Segment Open
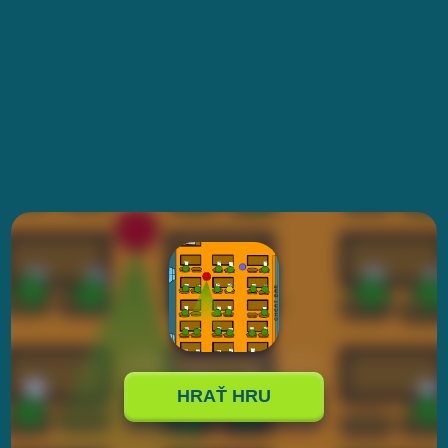
HRAŤ HRU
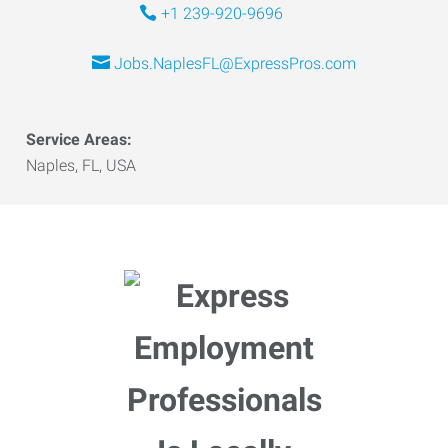
+1 239-920-9696
Jobs.NaplesFL@ExpressPros.com
Service Areas:
Naples, FL, USA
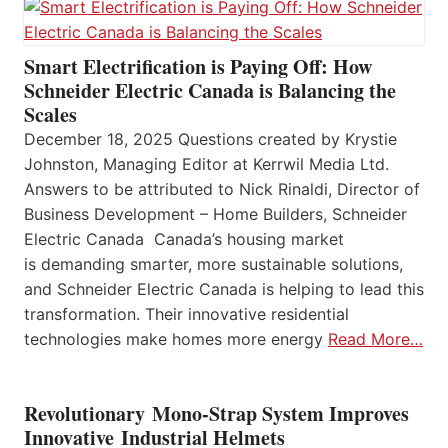
Smart Electrification is Paying Off: How
Schneider Electric Canada is Balancing the
Scales
December 18, 2025 Questions created by Krystie
Johnston, Managing Editor at Kerrwil Media Ltd.
Answers to be attributed to Nick Rinaldi, Director of
Business Development – Home Builders, Schneider
Electric Canada Canada’s housing market
is demanding smarter, more sustainable solutions,
and Schneider Electric Canada is helping to lead this
transformation. Their innovative residential
technologies make homes more energy
Read More…
Revolutionary Mono-Strap System Improves
Innovative Industrial Helmets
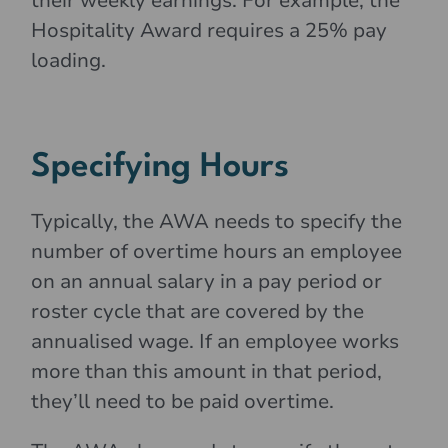
their weekly earnings. For example, the
Hospitality Award requires a 25% pay
loading.
Specifying Hours
Typically, the AWA needs to specify the
number of overtime hours an employee
on an annual salary in a pay period or
roster cycle that are covered by the
annualised wage. If an employee works
more than this amount in that period,
they’ll need to be paid overtime.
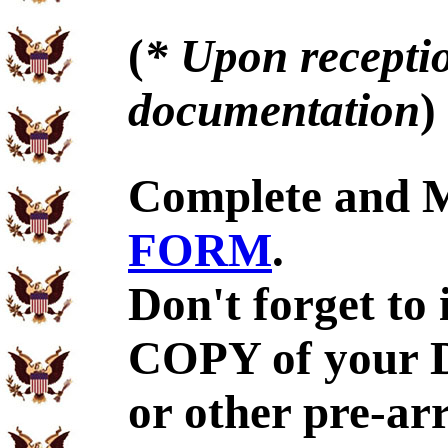
(
* Upon receptio
documentation
)
Complete and 
FORM
.
Don't forget to
COPY of your 
or other pre-ar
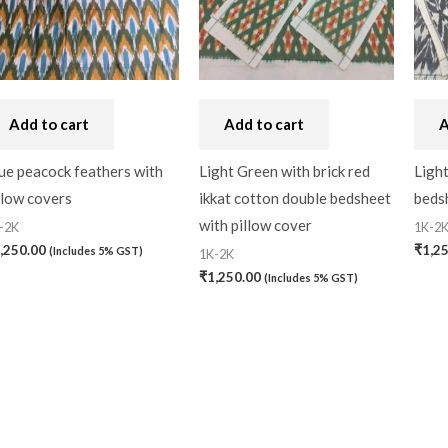
Add to cart
Add to cart
A
ue peacock feathers with
Light Green with brick red
Light
llow covers
ikkat cotton double bedsheet
bedsh
with pillow cover
-2K
1K-2
,250.00
₹
1,2
(Includes 5% GST)
1K-2K
₹
1,250.00
(Includes 5% GST)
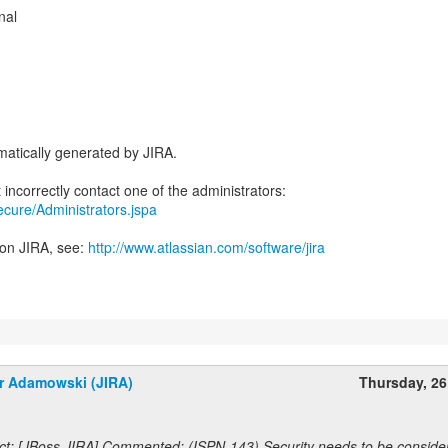
nal
atically generated by JIRA.
secure/Administrators.jspa
 on JIRA, see:
http://www.atlassian.com/software/jira
r Adamowski (JIRA)
Thursday, 2
ct: [JBoss JIRA] Commented: (ISPN-143) Security needs to be conside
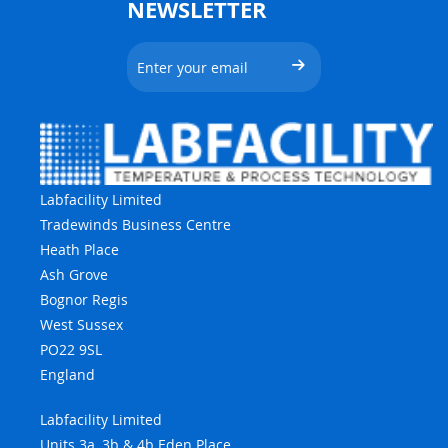
NEWSLETTER
Labfacility Limited
Tradewinds Business Centre
Heath Place
Ash Grove
Bognor Regis
West Sussex
PO22 9SL
England
Labfacility Limited
Units 3a, 3b & 4b Eden Place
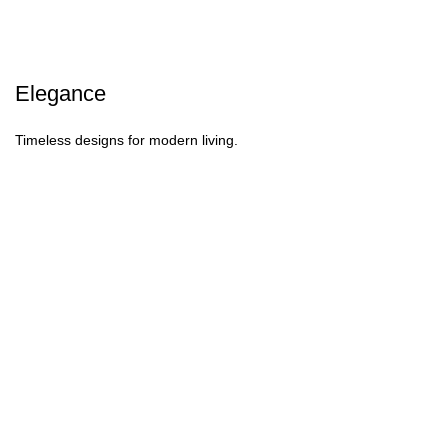
Elegance
Timeless designs for modern living.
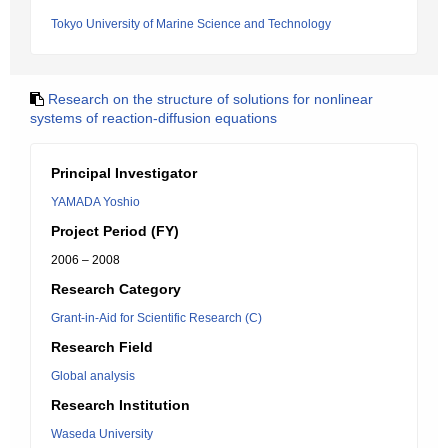
Tokyo University of Marine Science and Technology
Research on the structure of solutions for nonlinear
systems of reaction-diffusion equations
Principal Investigator
YAMADA Yoshio
Project Period (FY)
2006 – 2008
Research Category
Grant-in-Aid for Scientific Research (C)
Research Field
Global analysis
Research Institution
Waseda University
Segment Closed
• [About this exercise]: The reply should consist of one number, the count of lines above with the string "overtime" in them.

• [Output for this exercise]: 2